The classification challenge

k-Nearest Neighbors

  • Basic idea: Predict the label of a data point by
    • Looking at the 'k' closest labeled data points
    • Taking a majority vote

Oversimple example

  • If it were knn 3 than the center dot would be red since its 3 nearest neighbors are 2 red and 1 green
  • If it were knn 5 than it would be green. 3 green and 2 red

k-NN: Intuition

  • At some point things converge and you have your groups

Scikit-learn fit and predict

  • All machine learning models implemented as python classes
    • They implement the algorithms for learning and predicting
    • Store the information learned from the data
  • Training a model on the data = 'fitting' a model to the data
    • .fit() method
  • To predict the labels of new data:
    • .predict() method

Using scikit-learn to fit a classifier

  • The scikit-learn api requires:
    • data as a numpy array or pandas data frame
    • the feature take on continuous values (like the price of a house, as opposed to a category, big or small house)
    • no missing values in the data
    • the features are in an array where each column is a feature and each row is an observation
In [20]:
from sklearn.neighbors import KNeighborsClassifier
knn = KNeighborsClassifier(n_neighbors = 6)
knn.fit(iris['data'], iris['target'])
Out[20]:
KNeighborsClassifier(algorithm='auto', leaf_size=30, metric='minkowski',
           metric_params=None, n_jobs=1, n_neighbors=6, p=2,
           weights='uniform')
In [21]:
iris['data'].shape
Out[21]:
(150, 4)
In [22]:
iris['target'].shape
Out[22]:
(150,)

Prediciting on unlabeled data

In [23]:
X_new = iris['data'][[0,10,100,149],:] + np.random.random((4, 4))
X_new
Out[23]:
array([[ 5.98152014,  4.38435066,  1.43106267,  0.82202612],
       [ 5.54677668,  4.09813301,  2.22530634,  1.05753222],
       [ 6.65302452,  3.57896117,  6.57043984,  3.0251391 ],
       [ 5.98829296,  3.45623095,  5.87653347,  2.11225632]])
In [24]:
prediction = knn.predict(X_new)
X_new.shape
print('Prediction {}'. format(prediction))
Prediction [0 0 2 2]
  • the first two are setosa and the second two are virginica

k-Nearest Neighbors: Fit

  • Note the use of .drop() to drop the target variable 'party' from the feature array X as well as the use of the .values attribute to ensure X and y are NumPy arrays.
  • Without using .values, X and y are a DataFrame and Series respectively;
    • the scikit-learn API will accept them in this form also as long as they are of the right shape.
In [25]:
# Import KNeighborsClassifier from sklearn.neighbors
from sklearn.neighbors import KNeighborsClassifier

# Create arrays for the features and the response variable
y = vote_clean['party'].values
X = vote_clean.drop('party', axis=1).values

# Create a k-NN classifier with 6 neighbors
knn = KNeighborsClassifier(n_neighbors = 6)

# Fit the classifier to the data
knn.fit(X, y)
Out[25]:
KNeighborsClassifier(algorithm='auto', leaf_size=30, metric='minkowski',
           metric_params=None, n_jobs=1, n_neighbors=6, p=2,
           weights='uniform')

k-Nearest Neighbors: Predict

  • Having fit a k-NN classifier, you can now use it to predict the label of a new data point.

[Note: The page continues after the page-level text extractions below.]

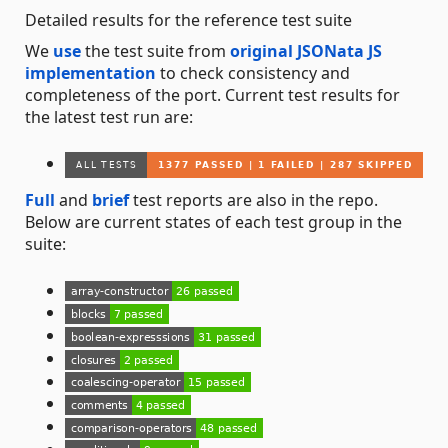
Detailed results for the reference test suite
We
use
the test suite from
original JSONata JS
implementation
to check consistency and
completeness of the port. Current test results for
the latest test run are:
Full
and
brief
test reports are also in the repo.
Below are current states of each test group in the
suite:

    • However, there is no unlabeled data available since all of it was used to fit the model!
    • You can still use the .predict() method on the X that was used to fit the model, but it is not a good indicator of the model's ability to generalize to new, unseen data.
  • In the next video we will cover splitting our data to fix this issues

    • For now, a random unlabeled data point has been generated and is available to you as X_new.
    • You will use your classifier to predict the label for this new data point, as well as on the training data X that the model has already seen.
    • Using .predict() on X_new will generate 1 prediction, while using it on X will generate 435 predictions: 1 for each sample.
In [26]:
# Import KNeighborsClassifier from sklearn.neighbors
from sklearn.neighbors import KNeighborsClassifier 

# Create arrays for the features and the response variable
y = vote_clean['party'].values
X = vote_clean.drop('party', axis = 1).values

# Create a k-NN classifier with 6 neighbors: knn
knn = KNeighborsClassifier(n_neighbors = 6)

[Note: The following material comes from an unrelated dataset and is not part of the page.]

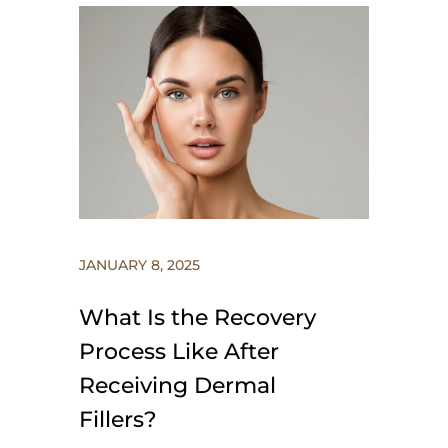
JANUARY 8, 2025
What Is the Recovery
Process Like After
Receiving Dermal
Fillers?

# Fit the classifier to the data
knn.fit(X, y)

# Predict the labels for the training data X
y_pred = knn.predict(X)
print(y_pred[0:10])
['republican' 'republican' 'democrat' 'democrat' 'democrat' 'democrat'
 'republican' 'republican' 'republican' 'democrat']
In [27]:
# Predict and print the label for the new data point X_new
X_new = np.array([[0.72251225,  0.61952487,  0.25539929,  0.34978056,  0.04279606,
         0.64407096,  0.74224677,  0.26632645,  0.90179262,  0.73532079,
         0.96163873,  0.98119655,  0.79379732,  0.29022046,  0.44359749,
         0.95018481]])
In [28]:
new_prediction = knn.predict(X_new)
print("Prediction: {}".format(new_prediction))
Prediction: ['democrat']

Measuring model performance

  • In classification, accuracy is a commonly used metric
  • Accuracy = Fraction of correct predictions
  • Which data should be used to compute accuracy?
  • How well will the model perform on new data?
  • Could compute accuracy on data used to fit classifier...
    • Not indicative of ability to generalize
  • Split data into Training and test set
    • Fit/train the classifier on the training set
    • make predictions on test set
    • Compare predictions with the known labels

Train/test split

  • test_size is the proportion of data that will be in the test set
  • random_state sets a seed for the random number generator so later you can reporoduce you results later
  • stratify ensures that our data is split so it has similar ratios of target labels in both test and train as in the original data
In [29]:
from sklearn.model_selection import train_test_split

X = iris['data']
y = iris['target']

X_train, X_test, y_train, y_test = train_test_split(
    X, y, 
    test_size = 0.3,
    random_state = 21, 
    stratify = y)
  • Now we just train on the train data
  • And test on the test data
  • then we can score by comaring our y predictions to the actual y test data
In [30]:
knn = KNeighborsClassifier(n_neighbors=8)
knn.fit(X_train, y_train)
y_pred = knn.predict(X_test)
print("Test set predictions:\n{}".format(y_pred))
Test set predictions:
[2 1 2 2 1 0 1 0 0 1 0 2 0 2 2 0 0 0 1 0 2 2 2 0 1 1 1 0 0 1 2 2 0 0 1 2 2
 1 1 2 1 1 0 2 1]
In [31]:
knn.score(X_test, y_test)
Out[31]:
0.9555555555555556

Model complexity

  • If we use very few neighbors we will get a more jagged decision boundary
    • This will over fit data so that new data is not predictied as well
  • Many neighbors will lead to a very smooth decision boundary.
    • this may underfit the data so our model cannnot describe the data as accurately as needed

Model complexity and over/underfitting

  • Here we can see that if our model is too simple (as in very large n) it does not do well on the training or test data.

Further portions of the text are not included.